Top of Exercise inputs
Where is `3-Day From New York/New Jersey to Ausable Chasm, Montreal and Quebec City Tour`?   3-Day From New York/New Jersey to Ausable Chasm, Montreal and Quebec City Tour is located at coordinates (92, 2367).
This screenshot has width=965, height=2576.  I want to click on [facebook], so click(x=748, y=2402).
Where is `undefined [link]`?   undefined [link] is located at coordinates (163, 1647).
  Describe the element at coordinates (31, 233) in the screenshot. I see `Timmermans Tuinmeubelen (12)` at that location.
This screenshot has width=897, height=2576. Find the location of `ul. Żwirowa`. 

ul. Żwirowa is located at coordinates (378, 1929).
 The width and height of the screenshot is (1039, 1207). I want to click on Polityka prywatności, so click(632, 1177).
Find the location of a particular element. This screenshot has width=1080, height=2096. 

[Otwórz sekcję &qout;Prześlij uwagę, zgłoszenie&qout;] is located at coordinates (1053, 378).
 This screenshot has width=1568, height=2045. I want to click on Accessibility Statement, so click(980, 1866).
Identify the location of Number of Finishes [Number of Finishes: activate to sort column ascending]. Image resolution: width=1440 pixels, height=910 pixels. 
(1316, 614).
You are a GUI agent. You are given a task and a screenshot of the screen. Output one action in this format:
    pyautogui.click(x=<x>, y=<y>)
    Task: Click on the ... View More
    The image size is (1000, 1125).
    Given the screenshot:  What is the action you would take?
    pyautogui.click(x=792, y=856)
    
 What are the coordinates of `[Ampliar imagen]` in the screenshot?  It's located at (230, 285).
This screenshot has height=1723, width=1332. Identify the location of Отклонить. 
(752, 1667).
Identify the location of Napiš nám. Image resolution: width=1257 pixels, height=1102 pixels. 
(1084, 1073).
Bottom of Exercise inputs
**The task**
The reply must contain each line of the material, reproduced faithfully.

**Solution**
Where is `3-Day From New York/New Jersey to Ausable Chasm, Montreal and Quebec City Tour`?   3-Day From New York/New Jersey to Ausable Chasm, Montreal and Quebec City Tour is located at coordinates (92, 2367).
This screenshot has width=965, height=2576.  I want to click on [facebook], so click(x=748, y=2402).
Where is `undefined [link]`?   undefined [link] is located at coordinates (163, 1647).
  Describe the element at coordinates (31, 233) in the screenshot. I see `Timmermans Tuinmeubelen (12)` at that location.
This screenshot has width=897, height=2576. Find the location of `ul. Żwirowa`. 

ul. Żwirowa is located at coordinates (378, 1929).
 The width and height of the screenshot is (1039, 1207). I want to click on Polityka prywatności, so click(632, 1177).
Find the location of a particular element. This screenshot has width=1080, height=2096. 

[Otwórz sekcję &qout;Prześlij uwagę, zgłoszenie&qout;] is located at coordinates (1053, 378).
 This screenshot has width=1568, height=2045. I want to click on Accessibility Statement, so click(980, 1866).
Identify the location of Number of Finishes [Number of Finishes: activate to sort column ascending]. Image resolution: width=1440 pixels, height=910 pixels. 
(1316, 614).
You are a GUI agent. You are given a task and a screenshot of the screen. Output one action in this format:
    pyautogui.click(x=<x>, y=<y>)
    Task: Click on the ... View More
    The image size is (1000, 1125).
    Given the screenshot:  What is the action you would take?
    pyautogui.click(x=792, y=856)
    
 What are the coordinates of `[Ampliar imagen]` in the screenshot?  It's located at (230, 285).
This screenshot has height=1723, width=1332. Identify the location of Отклонить. 
(752, 1667).
Identify the location of Napiš nám. Image resolution: width=1257 pixels, height=1102 pixels. 
(1084, 1073).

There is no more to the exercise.